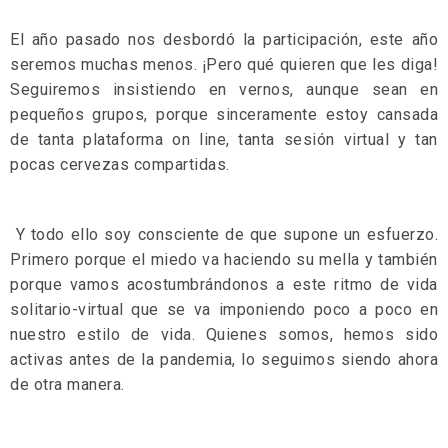
El año pasado nos desbordó la participación, este año
seremos muchas menos. ¡Pero qué quieren que les diga!
Seguiremos insistiendo en vernos, aunque sean en
pequeños grupos, porque sinceramente estoy cansada
de tanta plataforma on line, tanta sesión virtual y tan
pocas cervezas compartidas.
Y todo ello soy consciente de que supone un esfuerzo.
Primero porque el miedo va haciendo su mella y también
porque vamos acostumbrándonos a este ritmo de vida
solitario-virtual que se va imponiendo poco a poco en
nuestro estilo de vida. Quienes somos, hemos sido
activas antes de la pandemia, lo seguimos siendo ahora
de otra manera.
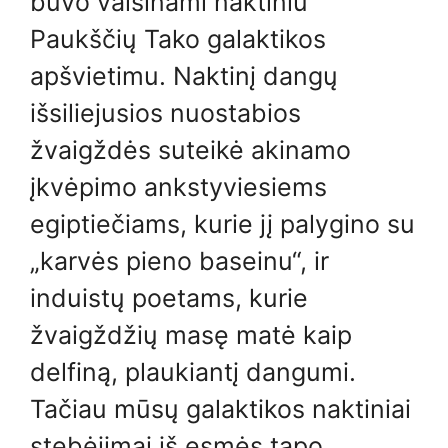
buvo vaišinami naktiniu
Paukščių Tako galaktikos
apšvietimu. Naktinį dangų
išsiliejusios nuostabios
žvaigždės suteikė akinamo
įkvėpimo ankstyviesiems
egiptiečiams, kurie jį palygino su
„karvės pieno baseinu“, ir
induistų poetams, kurie
žvaigždžių masę matė kaip
delfiną, plaukiantį dangumi.
Tačiau mūsų galaktikos naktiniai
stebėjimai iš esmės tapo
================================
- Action item
Go through the records line by line, and copy each line that holds the string "vida".

- Solution
porque vamos acostumbrándonos a este ritmo de vida
nuestro estilo de vida. Quienes somos, hemos sido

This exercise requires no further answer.